> **Exercise data**

==============================

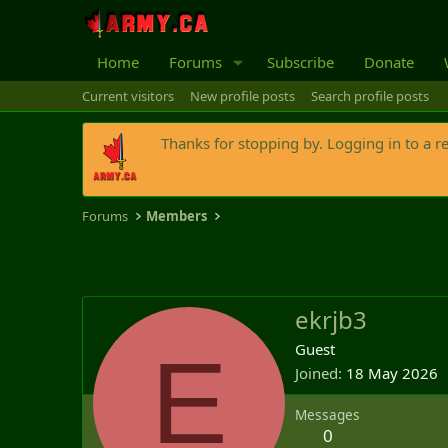
Home
Forums
Subscribe
Donate
Current visitors
New profile posts
Search profile posts
Thanks for stopping by. Logging in to a r
Forums
Members
ekrjb3
E
Guest
Joined
18 May 2026
Messages
0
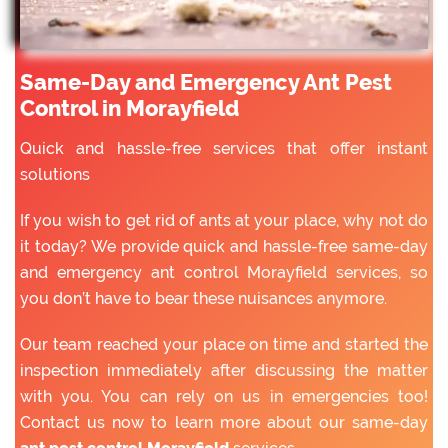
Same-Day and Emergency Ant Pest
Control in Morayfield
Quick and hassle-free services that offer instant
solutions
If you wish to get rid of ants at your place, why not do
it today? We provide quick and hassle-free same-day
and emergency ant control Morayfield services, so
you don’t have to bear these nuisances anymore.
Our team reached your place on time and started the
inspection immediately after discussing the matter
with you. You can rely on us in emergencies too!
Contact us now to learn more about our same-day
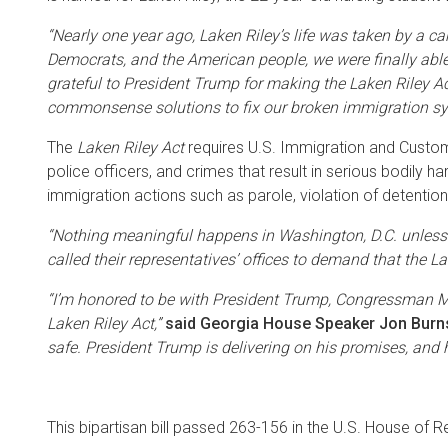
“Nearly one year ago, Laken Riley’s life was taken by a ca
Democrats, and the American people, we were finally able 
grateful to President Trump for making the Laken Riley Act
commonsense solutions to fix our broken immigration syst
The
Laken Riley Act
requires U.S. Immigration and Customs 
police officers, and crimes that result in serious bodily ha
immigration actions such as parole, violation of detention 
“Nothing meaningful happens in Washington, D.C. unless
called their representatives’ offices to demand that the 
“I’m honored to be with President Trump, Congressman Mi
Laken Riley Act,”
said Georgia House Speaker Jon Burn
safe. President Trump is delivering on his promises, and 
This bipartisan bill passed 263-156 in the U.S. House of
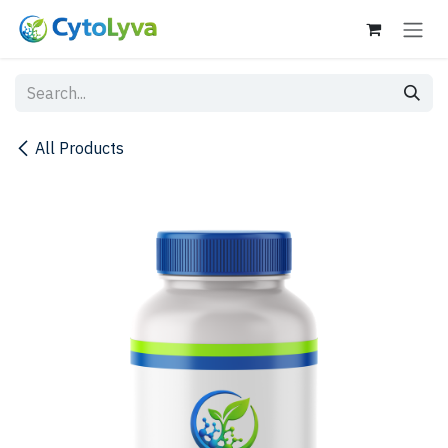
Skip to Content
All Products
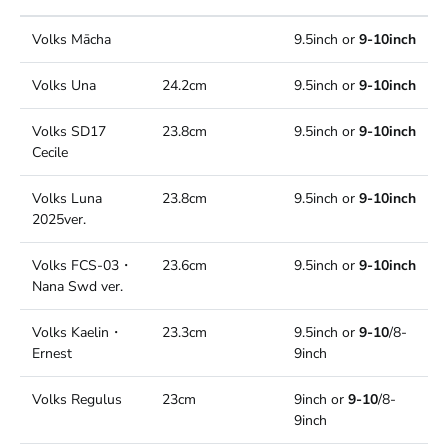
Volks Mācha
9.5inch or
9-10inch
Volks Una
24.2cm
9.5inch or
9-10inch
Volks SD17
23.8cm
9.5inch or
9-10inch
Cecile
Volks Luna
23.8cm
9.5inch or
9-10inch
2025ver.
Volks FCS-03・
23.6cm
9.5inch or
9-10inch
Nana Swd ver.
Volks Kaelin・
23.3cm
9.5inch or
9-10
/8-
Ernest
9inch
Volks Regulus
23cm
9inch or
9-10
/8-
9inch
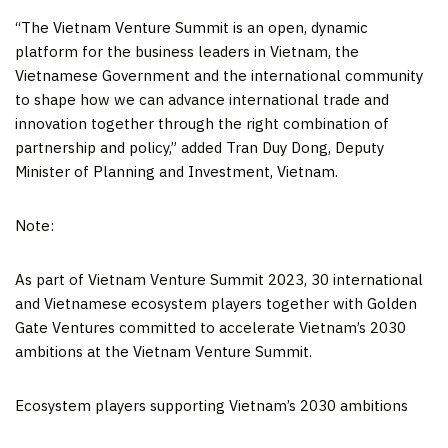
“The Vietnam Venture Summit is an open, dynamic
platform for the business leaders in
Vietnam
, the
Vietnamese Government and the international community
to shape how we can advance international trade and
innovation together through the right combination of
partnership and policy,” added
Tran Duy Dong
, Deputy
Minister of Planning and Investment, Vietnam.
Note:
As part of Vietnam Venture Summit 2023, 30 international
and Vietnamese ecosystem players together with Golden
Gate Ventures committed to accelerate
Vietnam’s
2030
ambitions at the Vietnam Venture Summit.
Ecosystem players supporting
Vietnam’s
2030 ambitions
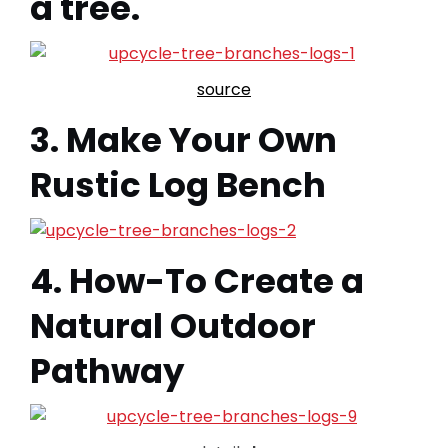
a tree.
source
3. Make Your Own
Rustic Log Bench
4. How-To Create a
Natural Outdoor
Pathway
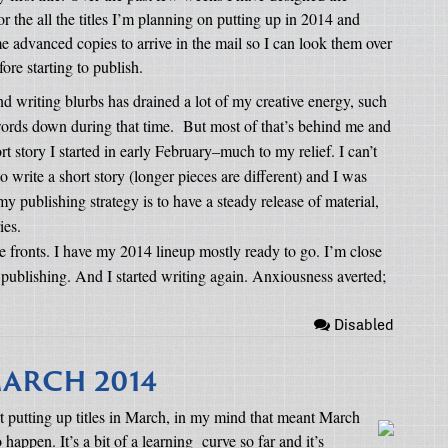
or the all the titles I’m planning on putting up in 2014 and
advanced copies to arrive in the mail so I can look them over
re starting to publish.
nd writing blurbs has drained a lot of my creative energy, such
ords down during that time.
But most of that’s behind me and
rt story I started in early February–much to my relief. I can’t
 to write a short story (longer pieces are different) and I was
 my publishing strategy is to have a steady release of material,
ies.
 fronts. I have my 2014 lineup mostly ready to go. I’m close
rt publishing. And I started writing again. Anxiousness averted;
Disabled
ARCH 2014
art putting up titles in March, in my mind that meant March
o happen. It’s a bit of a learning
curve so far and it’s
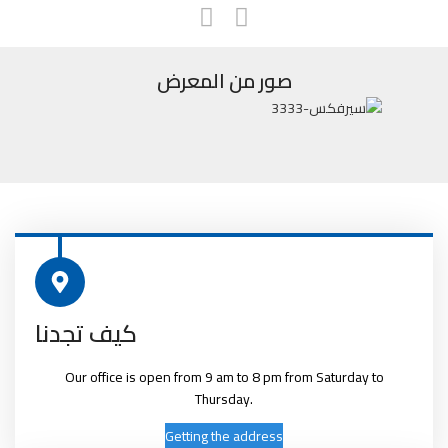
صور من المعرض
كيف تجدنا
Our office is open from 9 am to 8 pm from Saturday to
Thursday.
Getting the address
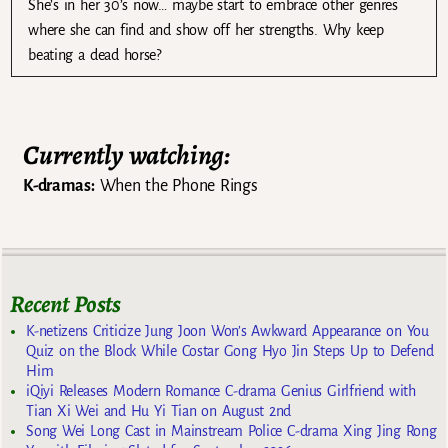
She’s in her 30’s now… maybe start to embrace other genres
where she can find and show off her strengths. Why keep
beating a dead horse?
Currently watching:
K-dramas:
When the Phone Rings
Recent Posts
K-netizens Criticize Jung Joon Won’s Awkward Appearance on You
Quiz on the Block While Costar Gong Hyo Jin Steps Up to Defend
Him
iQiyi Releases Modern Romance C-drama Genius Girlfriend with
Tian Xi Wei and Hu Yi Tian on August 2nd
Song Wei Long Cast in Mainstream Police C-drama Xing Jing Rong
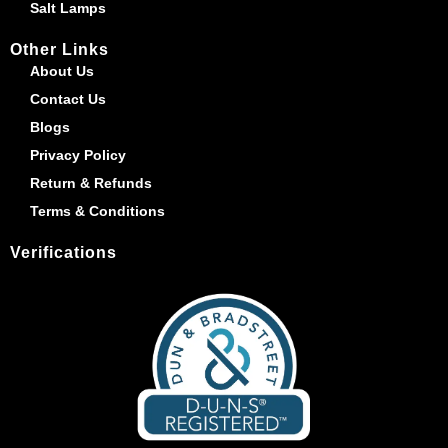
Salt Lamps
Other Links
About Us
Contact Us
Blogs
Privacy Policy
Return & Refunds
Terms & Conditions
Verifications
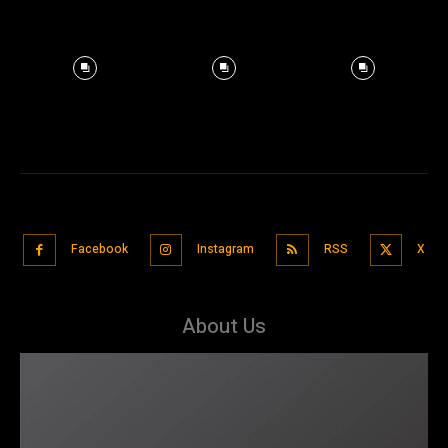
Facebook
Instagram
RSS
X
About Us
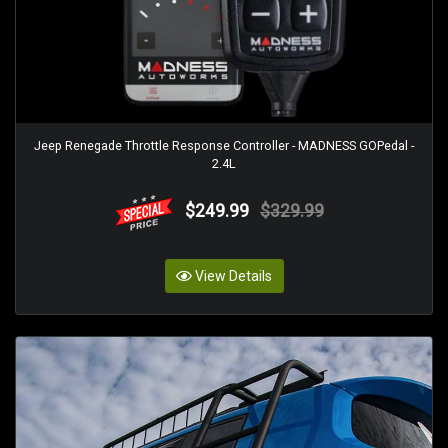
Jeep Renegade Throttle Response Controller - MADNESS GOPedal -
2.4L
$249.99
$329.99
View Details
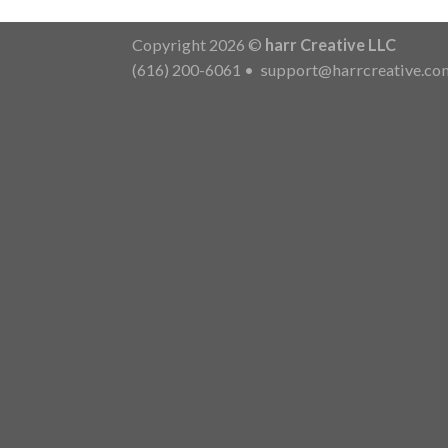
Copyright 2026 ©
harr Creative LLC
(616) 200-6061
•
support@harrcreative.co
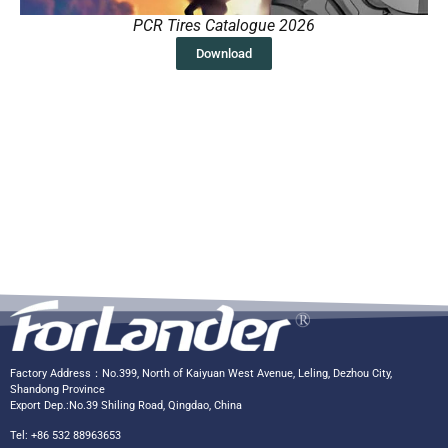
PCR Tires Catalogue 2026
Download
Factory Address：No.399, North of Kaiyuan West Avenue, Leling, Dezhou City,
Shandong Province
Export Dep.:No.39 Shiling Road, Qingdao, China
Tel: +86 532 88963653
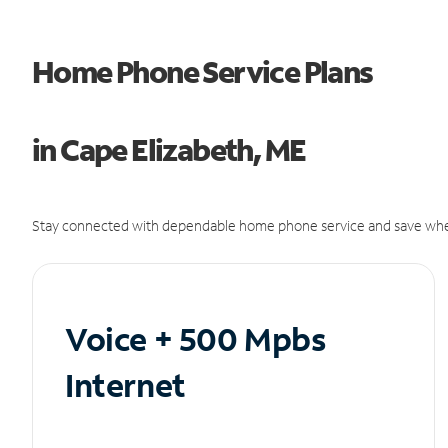
Home Phone Service Plans
in Cape Elizabeth, ME
Stay connected with dependable home phone service and save whe
Voice + 500 Mpbs
Internet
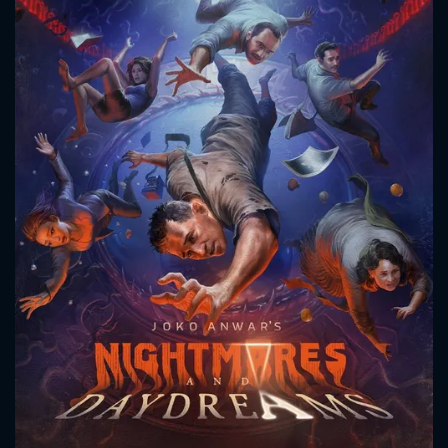
CONTACT US
Please fill all fields.
SUBJECT IS REQUIRED
Message successfully sent. We
will take a look.
VALID EMAIL REQUIRED
OK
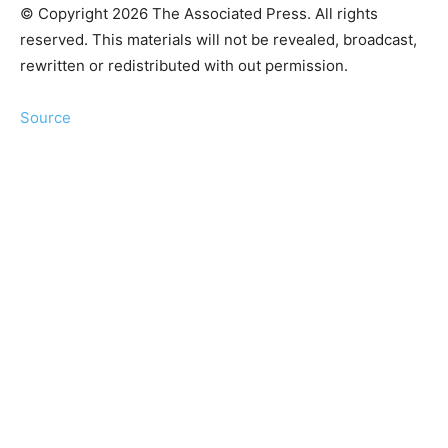
© Copyright 2026 The Associated Press. All rights
reserved. This materials will not be revealed, broadcast,
rewritten or redistributed with out permission.
Source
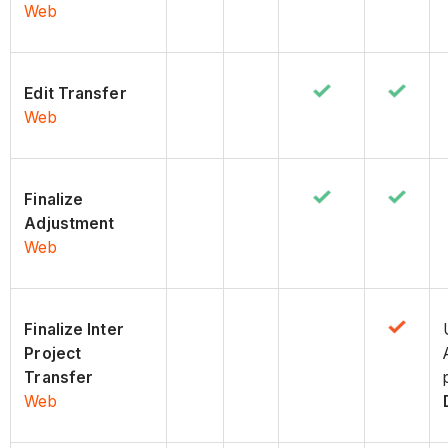
Web
Edit Transfer
Web
Finalize
Adjustment
Web
Finalize Inter
Project
Transfer
Web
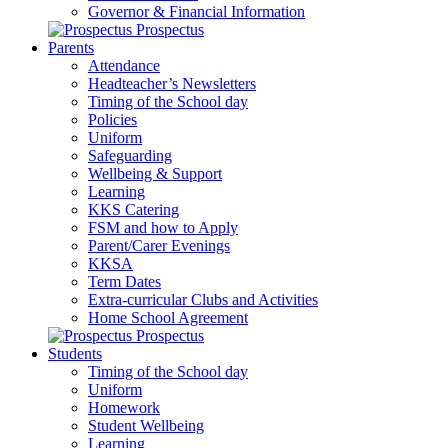
Governor & Financial Information
Prospectus
Parents
Attendance
Headteacher’s Newsletters
Timing of the School day
Policies
Uniform
Safeguarding
Wellbeing & Support
Learning
KKS Catering
FSM and how to Apply
Parent/Carer Evenings
KKSA
Term Dates
Extra-curricular Clubs and Activities
Home School Agreement
Prospectus
Students
Timing of the School day
Uniform
Homework
Student Wellbeing
Learning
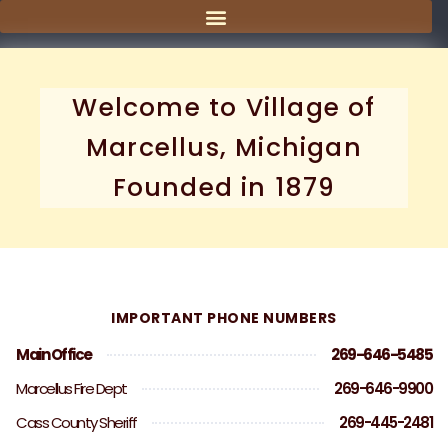
content
Welcome to Village of
Marcellus, Michigan
Founded in 1879
IMPORTANT PHONE NUMBERS
Main Office
269-646-5485
Marcellus Fire Dept
269-646-9900
Cass County Sheriff
269-445-2481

==============================

> **Brief**
Reproduce exactly the stretch of the material above that starts at the line with "K-netizens Criticize Jung" and ends at the line with "Tian Xi Wei and Hu Yi Tian on August 2nd", both included, and nothing else.

> **Solution for this exercise**
K-netizens Criticize Jung Joon Won’s Awkward Appearance on You
Quiz on the Block While Costar Gong Hyo Jin Steps Up to Defend
Him
iQiyi Releases Modern Romance C-drama Genius Girlfriend with
Tian Xi Wei and Hu Yi Tian on August 2nd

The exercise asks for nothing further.